Изменить стиль страницы

В комнате было тесно и не очень чисто. (Юра говорил, что уже принято решение в президиуме построить для их лаборатории небольшой дом и что там будет зал для саркофага со всей механикой. Но когда это еще будет? Я знаю, как академия строит. Впрочем, если сверху нажмут, то, может быть, и быстро. А это возможно: ретивые писаки уже называют “гордостью советской науки”. Неприятно слушать это. Ваня представляется теперь какой-то вещью. Впрочем, может быть, я ошибаюсь, а Юра не видит в этом ничего плохого. Говорит: “Это на пользу науке”. Только бы он не соединял это с пользой для себя.) В центре стоит саркофаг — такой большой цилиндр, наполовину сделанный из плексигласа, так что все видно, что внутри. Обе крышки его были открыты. Впереди — стол-каталка, на котором будут давать наркоз и присоединять всю механику: шланги и АИК, зонды для измерений давления в сердце, датчики. Потом стол этой каталки прямо задвигается в камеру, а все шланги и провода проводятся через специальное окно, которое закрывается герметически.

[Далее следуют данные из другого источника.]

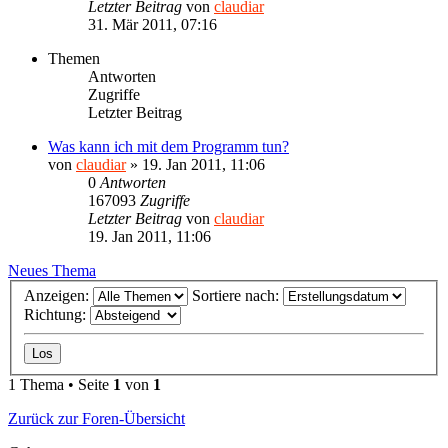
Letzter Beitrag
von
claudiar
31. Mär 2011, 07:16
Themen
Antworten
Zugriffe
Letzter Beitrag
Was kann ich mit dem Programm tun?
von
claudiar
»
19. Jan 2011, 11:06
0
Antworten
167093
Zugriffe
Letzter Beitrag
von
claudiar
19. Jan 2011, 11:06
Neues Thema
Anzeigen:
Sortiere nach:
Richtung:
1 Thema • Seite
1
von
1
Zurück zur Foren-Übersicht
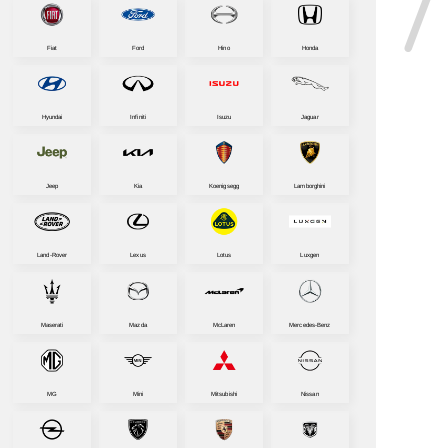
Fiat
Ford
Hino
Honda
Hyundai
Infiniti
Isuzu
Jaguar
Jeep
Kia
Koenigsegg
Lamborghini
Land-Rover
Lexus
Lotus
Luxgen
Maserati
Mazda
McLaren
Mercedes-Benz
MG
Mini
Mitsubishi
Nissan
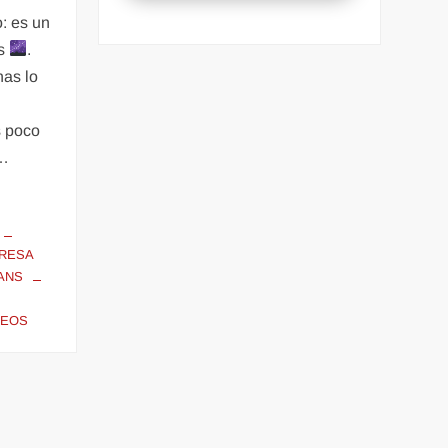
: es un
es
.
nas lo
s poco
 …
RESA
ANS
TEOS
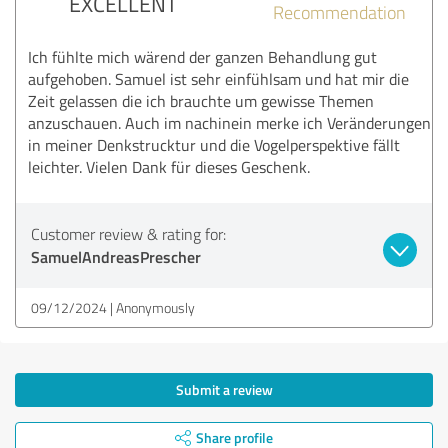
EXCELLENT
Recommendation
Ich fühlte mich wärend der ganzen Behandlung gut
aufgehoben. Samuel ist sehr einfühlsam und hat mir die
Zeit gelassen die ich brauchte um gewisse Themen
anzuschauen. Auch im nachinein merke ich Veränderungen
in meiner Denkstrucktur und die Vogelperspektive fällt
leichter. Vielen Dank für dieses Geschenk.
Customer review & rating for:
SamuelAndreasPrescher
09/12/2024
Anonymously
Submit a review
Share profile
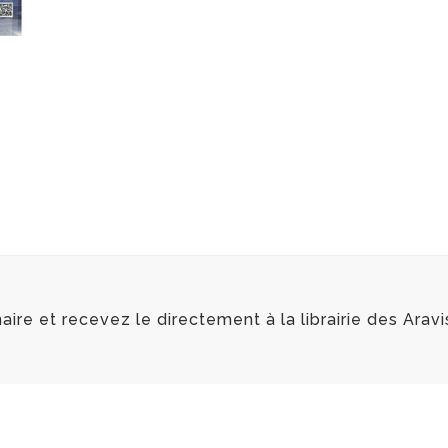
re et recevez le directement à la librairie des Aravi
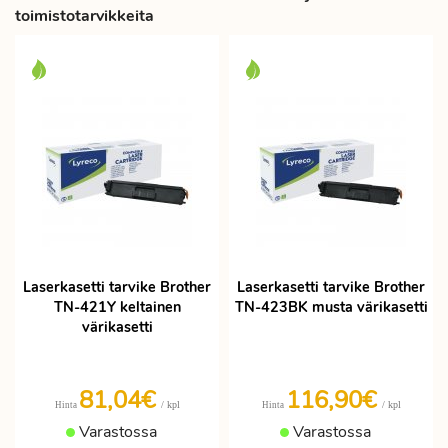
toimistotarvikkeita
Laserkasetti tarvike Brother
Laserkasetti tarvike Brother
TN-421Y keltainen
TN-423BK musta värikasetti
värikasetti
81,04€
116,90€
/ kpl
/ kpl
Hinta
Hinta
Varastossa
Varastossa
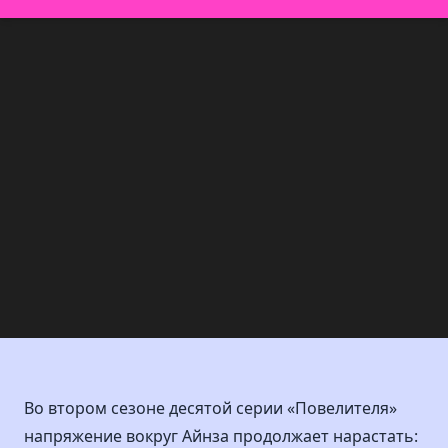
Во втором сезоне десятой серии «Повелителя»
напряжение вокруг Айнза продолжает нарастать:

Выглядит все это очень внушительно, но враждебно. Кроме камеры, все остальное грубо и некрасиво. Торчат трубы, провода, какой-то хаос. Юра говорит: “Макет установки”. Будто бы скоро будет иначе — обтекаемые формы, красивый цвет…

Но мне уже все это как-то напоминает ограду и памятник на кладбище. Может быть, мне стыдно, потому что доктор?

Мои обязанности в операции были необременительные.

Я так думаю, что Ваня их специально придумал, чтобы я могла быть при нем в последние минуты. А может быть, и нет.

Все-таки врач нужен: мало ли что может случиться еще в самом начале операции. Я должна сначала помочь Володе при наркозе, так как его обычных помощников — сестер — мы привлекать не захотели; потом в роли ассистента и операционной сестры помогать Вадиму приключать АИК и вводить катетеры в сердце. Одной Поли для этого мало.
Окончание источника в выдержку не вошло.